O acontecimento de massa era Maio de 68, não somente uma explosão libertária descrita com emoção por órfãos e nostálgicos, e já uma lenta deriva que conduziria estalinistas à ruptura com o marxismo. Entende o filósofo em questão que 1968 é uma das datas mais negras da história do socialismo, porém necessária para que meia França se reconhecesse no Partido que fala, ou falava, a linguagem dos comunistas ainda que não parecesse. Terá sido necessária a revolução de Maio de 68 para que o futuro começo se obrigasse a um marxismo sem o qual não se imaginava continuar no poder.
E é isto que parece ter mudado, definitivamente, em relação à actualidade. Os comunistas ressentem-se com a perda de influência e outros compensam-se. Parece não restar senão a ética do dever moral. O poder jamais se repete. Sabemos onde encalhou o sonho de Diderot, autor de "Jacques le Fataliste", o homem do século das Luzes mais próximo de muitos de nós, com ele o diálogo abstracto filosófico, por acreditar na acção colectiva. Onde terminou o sonho de Diderot? No reino de Catarina a Rússia, onde os camponeses eram chicoteados. Os sonhos nunca foram ontem nem estão confinados ao futuro, sabemos que acontecem quando acordamos em banhos de sangue. Resta-nos testemunhar o indizível.
É necessária a obstinação, o truque consiste em desviar, condensar e assim desarmar o malefício, qualquer que seja, da pulsão de morte. Só nesta ilusão poderemos caminhar para o futuro. Teremos de ser moralistas no sentido de Kant, pela força dos argumentos.

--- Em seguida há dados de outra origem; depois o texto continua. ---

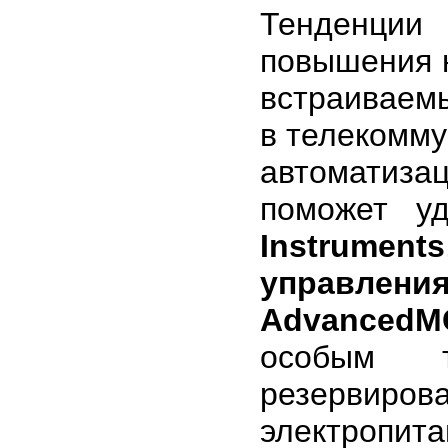
Тенденции
повышения 
встраиваем
в телекомму
автоматизац
поможет у
Instruments
управлени
AdvancedM
особым 
резервиро
электропита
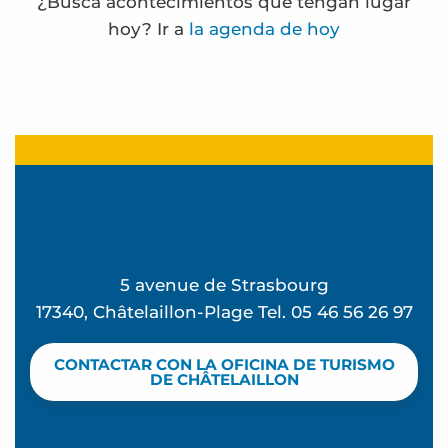
¿Busca acontecimientos que tengan lugar
hoy? Ir a
la agenda de hoy
Frédérique Bernier expose à l'espace Carnot
Paseo marítimo
Noches «De vuelta de la playa» en el Ekume
Parque de atracciones
La Rando des forts - Paseo marítimo
Eglise Sainte Madeleine - Visita audioguiada
5 avenue de Strasbourg
Inglés para niños y adolescentes
17340, Châtelaillon-Plage Tel. 05 46 56 26 97
Visites de sites de compostage partagé en habitat
Terra Aventura - Beau séjour à Chatel
CONTACTAR CON LA OFICINA DE TURISMO
Terra Aventura - à la cache aux moules
DE CHÂTELAILLON
Terra Aventura - La Rosière à rosier...
Promenade des villas de Châtelaillon-plage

Na actualidade, questiona-se a direita, a esquerda, o globalismo. Responderá a nova direita às novas circunstâncias, a esquerda quase confinada, no dizer (e no desejo) de muitos ao "populismo", ao qual a acção é sempre inerente, ainda que sem estratégia. O populismo parece introduzir ruído na comunicação.
As "sociedades plurais" não existiam nos anos 60, apenas meras insinuações, embora contestatárias, avançando um passo e recuando dois.
Mas se a direita e a esquerda deixaram de caracterizar-se, de identificar-se pelos dogmas, tornou-se o mundo ocidental num bando de anarquistas seduzidos pela globalização, sem regra, sem cartilha, ao sabor dos interesses de alguns, arteiros em convencê-los de que têm os mesmos.

Vivemos numa nova Europa, é verdade. Teremos de acreditar nela, se assim não for, a falta de élan: justifica-se a palavra francesa, afinal foi a eleição de M. Sarkozy motivadora deste texto, um apelo à esperança, afinal, "avec le passé par guide", passado honroso, diga-se, sem tergiversar.
Reforçar-se-á a aliança atlântica; ainda bem. Novo, isso sim, os cinco milhões de muçulmanos em França. Logo, terá de surgir um conceito diferente de progresso, de caminhada para o futuro. Quais são, no entanto, os interesses comuns da humanidade, hoje? Recuperará a Europa autoridade, afirmam os analistas, e, enquanto europeus, não poderemos duvidar: o estímulo das novas sociedades plurais não é despiciendo, muito pelo contrário.

O século XXI terá começado verdadeiramente em Maio de 2007? Quem diria, e nós aqui, ainda, os da geração de 68, sem a qual eu poderia não escrever este texto: os direitos das mulheres responsabilizaram-nos, enquanto tal.
Acreditem, o título escolhido hoje para esta rubrica semanal é cedência a um certo romantismo utópico e à "musette": de súbito, tornaram-se longínquos.